The center-line distance of the worm gears is the distance from the worm centre to the outer diameter. This distance affects the worm’s deflection and its safety. Enter a specific value for the bearing distance. Then, the software proposes a range of suitable solutions based on the number of teeth and the module. The table of solutions contains various options, and the selected variant is transferred to the main calculation.
A pressure-angle-angle-compensated worm can be manufactured using single-pointed lathe tools or end mills. The worm’s diameter and depth are influenced by the cutter used. In addition, the diameter of the grinding wheel determines the profile of the worm. If the worm is cut too deep, it will result in undercutting. Despite the undercutting risk, the design of worm gearing is flexible and allows considerable freedom.
The reduction ratio of a worm gear is massive. With only a little effort, the worm gear can significantly reduce speed and torque. In contrast, conventional gear sets need to make multiple reductions to get the same reduction level. Worm gears also have several disadvantages. Worm gears can’t reverse the direction of power because the friction between the worm and the wheel makes this impossible. The worm gear can’t reverse the direction of power, but the worm moves from one direction to another.
The process of undercutting is closely related to the profile of the worm. The worm’s profile will vary depending on the worm diameter, lead angle, and grinding wheel diameter. The worm’s profile will change if the generating process has removed material from the tooth base. A small undercut reduces tooth strength and reduces contact. For smaller gears, a minimum of 14-1/2degPA gears should be used.
worm shaft

Analysis of worm shaft deflection

To analyze the worm shaft deflection, we first derived its maximum deflection value. The deflection is calculated using the Euler-Bernoulli method and Timoshenko shear deformation. Then, we calculated the moment of inertia and the area of the transverse section using CAD software. In our analysis, we used the results of the test to compare the resulting parameters with the theoretical ones.
We can use the resulting centre-line distance and worm gear tooth profiles to calculate the required worm deflection. Using these values, we can use the worm gear deflection analysis to ensure the correct bearing size and worm gear teeth. Once we have these values, we can transfer them to the main calculation. Then, we can calculate the worm deflection and its safety. Then, we enter the values into the appropriate tables, and the resulting solutions are automatically transferred into the main calculation. However, we have to keep in mind that the deflection value will not be considered safe if it is larger than the worm gear’s outer diameter.

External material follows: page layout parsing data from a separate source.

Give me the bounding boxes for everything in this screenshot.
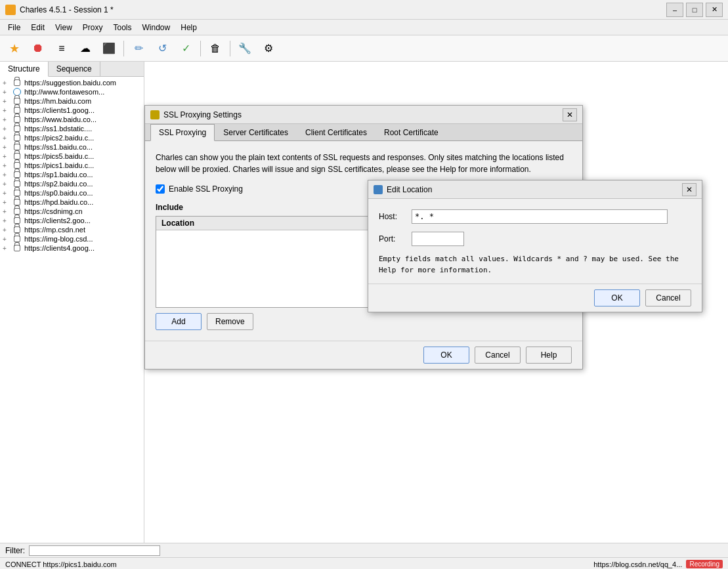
close-window-button[interactable]: ✕ — [706, 3, 723, 17]
menu-proxy[interactable]: Proxy — [77, 22, 108, 33]
ssl-dialog-description: Charles can show you the plain text cont… — [156, 152, 572, 175]
pencil-tool-button[interactable]: ✏ — [128, 38, 149, 59]
tree-item[interactable]: + https://sp1.baidu.co... — [0, 170, 144, 179]
ssl-tab-server-certificates[interactable]: Server Certificates — [215, 124, 297, 140]
ssl-dialog-close-button[interactable]: ✕ — [563, 108, 577, 121]
host-label: Host: — [379, 212, 412, 221]
maximize-button[interactable]: □ — [686, 3, 703, 17]
tree-item[interactable]: + https://pics1.baidu.c... — [0, 161, 144, 170]
menu-edit[interactable]: Edit — [26, 22, 50, 33]
ssl-tab-root-certificate[interactable]: Root Certificate — [375, 124, 447, 140]
filter-label: Filter: — [5, 546, 25, 555]
lock-icon — [12, 79, 22, 87]
ssl-dialog-title-bar: SSL Proxying Settings ✕ — [145, 106, 582, 124]
tree-item[interactable]: + https://img-blog.csd... — [0, 234, 144, 243]
menu-bar: File Edit View Proxy Tools Window Help — [0, 20, 728, 35]
tree-item[interactable]: + https://clients1.goog... — [0, 106, 144, 115]
menu-file[interactable]: File — [3, 22, 26, 33]
ssl-help-button[interactable]: Help — [526, 347, 572, 364]
host-input[interactable] — [412, 209, 668, 224]
minimize-button[interactable]: – — [666, 3, 683, 17]
edit-dialog-icon — [374, 185, 383, 194]
stop-tool-button[interactable]: ⬛ — [98, 38, 119, 59]
tree-item[interactable]: + https://sp0.baidu.co... — [0, 188, 144, 198]
tree-item[interactable]: + https://clients2.goo... — [0, 216, 144, 225]
toolbar: ★ ⏺ ≡ ☁ ⬛ ✏ ↺ ✓ 🗑 🔧 ⚙ — [0, 35, 728, 62]
toolbar-separator-3 — [230, 41, 230, 56]
status-url: https://blog.csdn.net/qq_4... — [593, 560, 682, 568]
left-panel: Structure Sequence + https://suggestion.… — [0, 62, 144, 543]
edit-dialog-body: Host: Port: Empty fields match all value… — [368, 199, 702, 276]
menu-help[interactable]: Help — [175, 22, 202, 33]
edit-dialog-close-button[interactable]: ✕ — [682, 183, 696, 196]
edit-info-text: Empty fields match all values. Wildcards… — [368, 254, 702, 276]
menu-window[interactable]: Window — [137, 22, 176, 33]
window-controls: – □ ✕ — [666, 3, 723, 17]
recording-badge: Recording — [686, 560, 723, 568]
port-label: Port: — [379, 234, 412, 243]
ssl-dialog-button-row: OK Cancel Help — [145, 341, 582, 369]
filter-input[interactable] — [29, 545, 160, 556]
window-title: Charles 4.5.1 - Session 1 * — [20, 5, 666, 14]
ssl-tab-client-certificates[interactable]: Client Certificates — [297, 124, 375, 140]
menu-view[interactable]: View — [50, 22, 77, 33]
app-icon — [5, 5, 16, 15]
title-bar: Charles 4.5.1 - Session 1 * – □ ✕ — [0, 0, 728, 20]
host-field-row: Host: — [368, 209, 702, 224]
edit-dialog-button-row: OK Cancel — [368, 284, 702, 312]
tree-item[interactable]: + https://csdnimg.cn — [0, 207, 144, 216]
edit-ok-button[interactable]: OK — [594, 289, 640, 306]
tree-item[interactable]: + https://www.baidu.co... — [0, 115, 144, 124]
tree-item[interactable]: + https://mp.csdn.net — [0, 225, 144, 234]
refresh-tool-button[interactable]: ↺ — [152, 38, 173, 59]
cloud-tool-button[interactable]: ☁ — [75, 38, 96, 59]
tree-item[interactable]: + https://suggestion.baidu.com — [0, 78, 144, 87]
port-input[interactable] — [412, 232, 464, 246]
tree-item[interactable]: + https://ss1.baidu.co... — [0, 142, 144, 152]
enable-ssl-label: Enable SSL Proxying — [169, 184, 243, 194]
tree-item[interactable]: + https://pics5.baidu.c... — [0, 152, 144, 161]
remove-location-button[interactable]: Remove — [207, 313, 253, 330]
ssl-dialog-title: SSL Proxying Settings — [163, 110, 563, 119]
tab-sequence[interactable]: Sequence — [49, 62, 100, 76]
tree-item[interactable]: + https://sp2.baidu.co... — [0, 179, 144, 188]
edit-cancel-button[interactable]: Cancel — [645, 289, 691, 306]
tree-area[interactable]: + https://suggestion.baidu.com + http://… — [0, 77, 144, 543]
ssl-tab-ssl-proxying[interactable]: SSL Proxying — [150, 124, 215, 141]
tree-item[interactable]: + https://hm.baidu.com — [0, 96, 144, 106]
table-button-row: Add Remove — [156, 313, 572, 330]
status-message: CONNECT https://pics1.baidu.com — [5, 560, 117, 568]
ssl-cancel-button[interactable]: Cancel — [475, 347, 521, 364]
menu-tools[interactable]: Tools — [108, 22, 137, 33]
gear-tool-button[interactable]: ⚙ — [258, 38, 279, 59]
toolbar-separator-1 — [123, 41, 124, 56]
toolbar-separator-2 — [200, 41, 201, 56]
edit-dialog-title: Edit Location — [387, 185, 682, 194]
record-tool-button[interactable]: ⏺ — [28, 38, 49, 59]
ssl-dialog-tab-bar: SSL Proxying Server Certificates Client … — [145, 124, 582, 141]
enable-ssl-checkbox[interactable] — [156, 184, 165, 194]
lock-icon — [12, 244, 22, 252]
check-tool-button[interactable]: ✓ — [175, 38, 196, 59]
status-bar: CONNECT https://pics1.baidu.com https://… — [0, 557, 728, 569]
tab-bar: Structure Sequence — [0, 62, 144, 77]
add-location-button[interactable]: Add — [156, 313, 202, 330]
trash-tool-button[interactable]: 🗑 — [205, 38, 226, 59]
throttle-tool-button[interactable]: ≡ — [51, 38, 72, 59]
tree-item[interactable]: + https://pics2.baidu.c... — [0, 133, 144, 142]
wrench-tool-button[interactable]: 🔧 — [234, 38, 255, 59]
tab-structure[interactable]: Structure — [0, 62, 49, 77]
port-field-row: Port: — [368, 232, 702, 246]
filter-bar: Filter: — [0, 543, 728, 557]
edit-location-dialog: Edit Location ✕ Host: Port: Empty fields… — [368, 180, 702, 312]
tree-item[interactable]: + https://hpd.baidu.co... — [0, 198, 144, 207]
tree-item[interactable]: + http://www.fontawesom... — [0, 87, 144, 96]
ssl-ok-button[interactable]: OK — [423, 347, 469, 364]
ssl-dialog-icon — [150, 110, 160, 119]
tree-item[interactable]: + https://clients4.goog... — [0, 243, 144, 253]
tree-item[interactable]: + https://ss1.bdstatic.... — [0, 124, 144, 133]
star-tool-button[interactable]: ★ — [4, 38, 25, 59]
edit-dialog-title-bar: Edit Location ✕ — [368, 180, 702, 199]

We use a four-stage process for investigating worm shaft deflection. We first apply the finite element method to compute the deflection and compare the simulation results with the experimentally tested worm shafts. Finally, we perform parameter studies with 15 worm gear toothings without considering the shaft geometry. This step is the first of four stages of the investigation. Once we have calculated the deflection, we can use the simulation results to determine the parameters needed to optimize the design.
Using a calculation system to calculate worm shaft deflection, we can determine the efficiency of worm gears. There are several parameters to optimize gearing efficiency, including material and geometry, and lubricant. In addition, we can reduce the bearing losses, which are caused by bearing failures. We can also identify the supporting method for the worm shafts in the options menu. The theoretical section provides further information.